Exercise details ▸
Give the total number of lines in the data below that include "Заклепочники", and nothing else.

------------------------------------

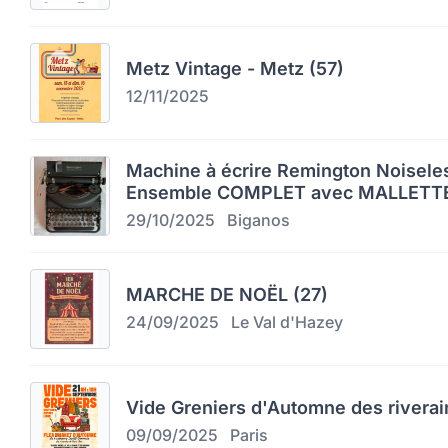
Metz Vintage - Metz (57)
12/11/2025
Machine à écrire Remington Noiseles
Ensemble COMPLET avec MALLETTE
29/10/2025
Biganos
MARCHE DE NOËL (27)
24/09/2025
Le Val d'Hazey
Vide Greniers d'Automne des riverai
09/09/2025
Paris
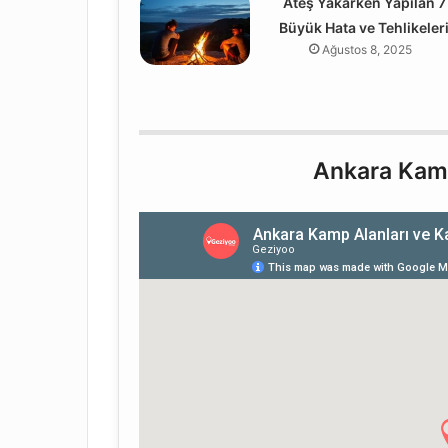
Ateş Yakarken Yapılan 7
Büyük Hata ve Tehlikeler
Ağustos 8, 2025
Ankara Kamp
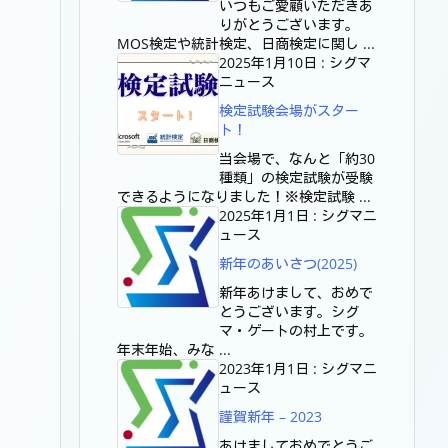
いつもご愛顧いただきあ
りがとうございます。
MOS検定や統計検定、日商検定に関し ...
2025年1月10日
:
シグマ
ニュース
検定試験会場がスター
ト！
当会場で、なんと「約30
種類」の検定試験が受験
できるようになりました！※検定試験 ...
2025年1月1日
:
シグマニ
ュース
新年のあいさつ(2025)
新年あけまして、おめで
とうございます。シグ
マ・ゲートの村上です。
年末年始、みな ...
2023年1月1日
:
シグマニ
ュース
謹賀新年 – 2023
あけましておめでとうご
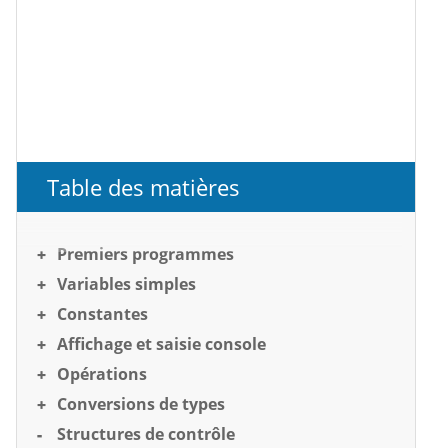
Table des matières
Premiers programmes
Variables simples
Constantes
Affichage et saisie console
Opérations
Conversions de types
Structures de contrôle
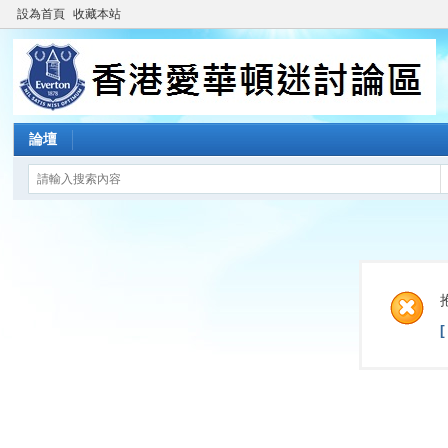
設為首頁
收藏本站
論壇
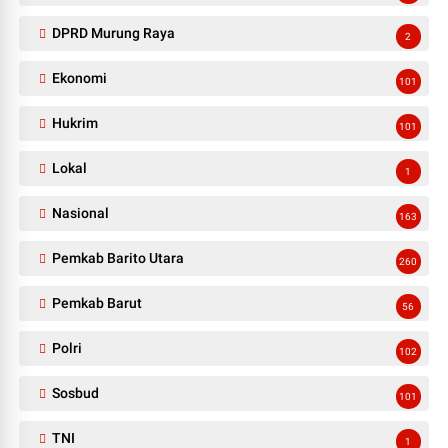
DPRD Murung Raya
2
Ekonomi
101
Hukrim
101
Lokal
1
Nasional
163
Pemkab Barito Utara
260
Pemkab Barut
56
Polri
102
Sosbud
101
TNI
1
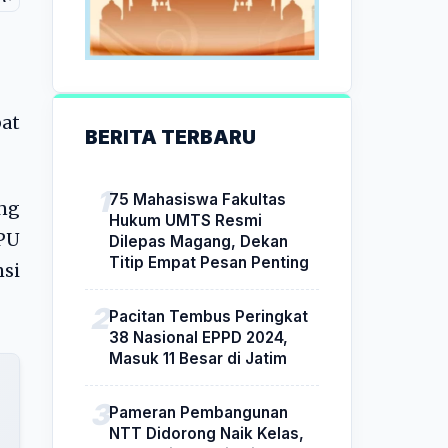
at
BERITA TERBARU
75 Mahasiswa Fakultas
ng
Hukum UMTS Resmi
PU
Dilepas Magang, Dekan
Titip Empat Pesan Penting
si
Pacitan Tembus Peringkat
38 Nasional EPPD 2024,
Masuk 11 Besar di Jatim
Pameran Pembangunan
NTT Didorong Naik Kelas,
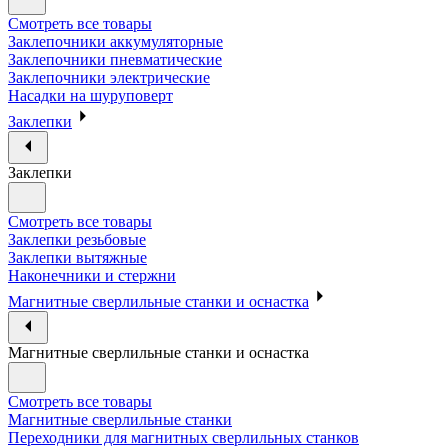
Смотреть все товары
Заклепочники аккумуляторные
Заклепочники пневматические
Заклепочники электрические
Насадки на шуруповерт
Заклепки
Заклепки
Смотреть все товары
Заклепки резьбовые
Заклепки вытяжные
Наконечники и стержни
Магнитные сверлильные станки и оснастка
Магнитные сверлильные станки и оснастка
Смотреть все товары
Магнитные сверлильные станки
Переходники для магнитных сверлильных станков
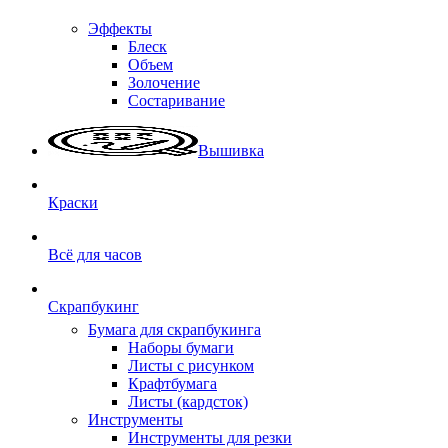
Эффекты
Блеск
Объем
Золочение
Состаривание
Вышивка
Краски
Всё для часов
Скрапбукинг
Бумага для скрапбукинга
Наборы бумаги
Листы с рисунком
Крафтбумага
Листы (кардсток)
Инструменты
Инструменты для резки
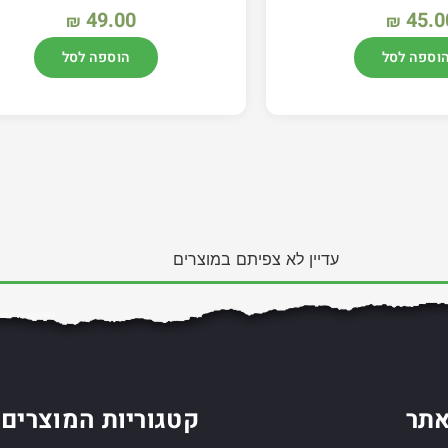
49.00
45.0
₪
₪
וספה לסל
הוספה לסל
עדיין לא צפיתם במוצרים
תר
קטגוריות המוצרים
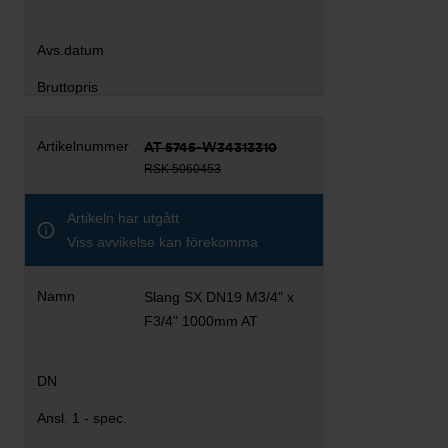
AT 5745-W34313310
RSK 5060453
Artikeln har utgått
Viss avvikelse kan förekomma
Slang SX DN19 M3/4" x
F3/4" 1000mm AT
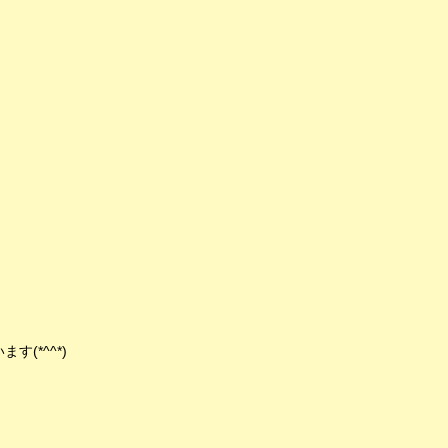
(*^^*)
！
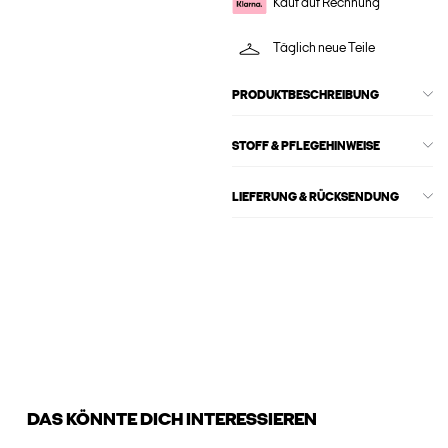
Kauf auf Rechnung
Täglich neue Teile
PRODUKTBESCHREIBUNG
STOFF & PFLEGEHINWEISE
LIEFERUNG & RÜCKSENDUNG
DAS KÖNNTE DICH INTERESSIEREN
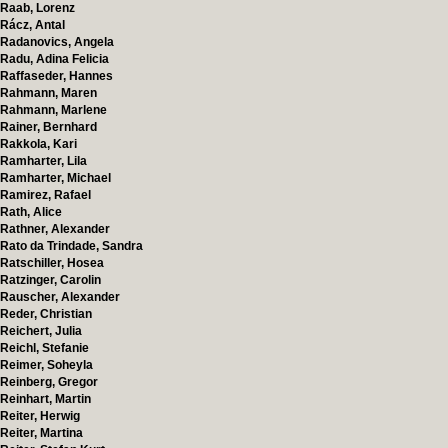
Raab, Lorenz
Rácz, Antal
Radanovics, Angela
Radu, Adina Felicia
Raffaseder, Hannes
Rahmann, Maren
Rahmann, Marlene
Rainer, Bernhard
Rakkola, Kari
Ramharter, Lila
Ramharter, Michael
Ramirez, Rafael
Rath, Alice
Rathner, Alexander
Rato da Trindade, Sandra
Ratschiller, Hosea
Ratzinger, Carolin
Rauscher, Alexander
Reder, Christian
Reichert, Julia
Reichl, Stefanie
Reimer, Soheyla
Reinberg, Gregor
Reinhart, Martin
Reiter, Herwig
Reiter, Martina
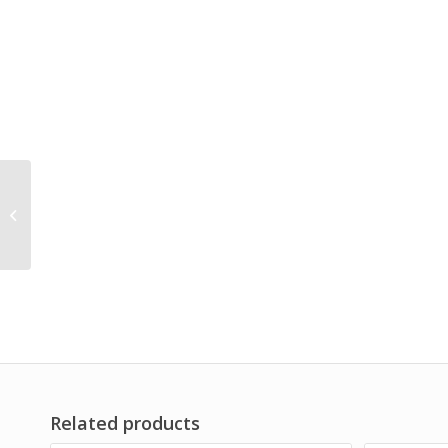
纸箱包装斜面冲击试验
机
Related products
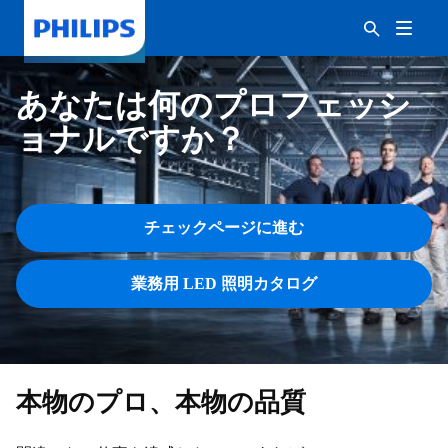
あなたは何のプロフェッシ
ョナルですか？
チェックページに進む
業務用 LED 照明カタログ
本物のプロ、本物の品質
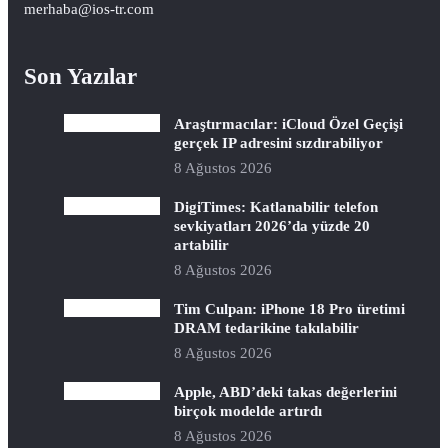
merhaba@ios-tr.com
Son Yazılar
Araştırmacılar: iCloud Özel Geçişi
gerçek IP adresini sızdırabiliyor
8 Ağustos 2026
DigiTimes: Katlanabilir telefon
sevkiyatları 2026’da yüzde 20
artabilir
8 Ağustos 2026
Tim Culpan: iPhone 18 Pro üretimi
DRAM tedarikine takılabilir
8 Ağustos 2026
Apple, ABD’deki takas değerlerini
birçok modelde artırdı
8 Ağustos 2026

------------------------------------

Written solution ▸
3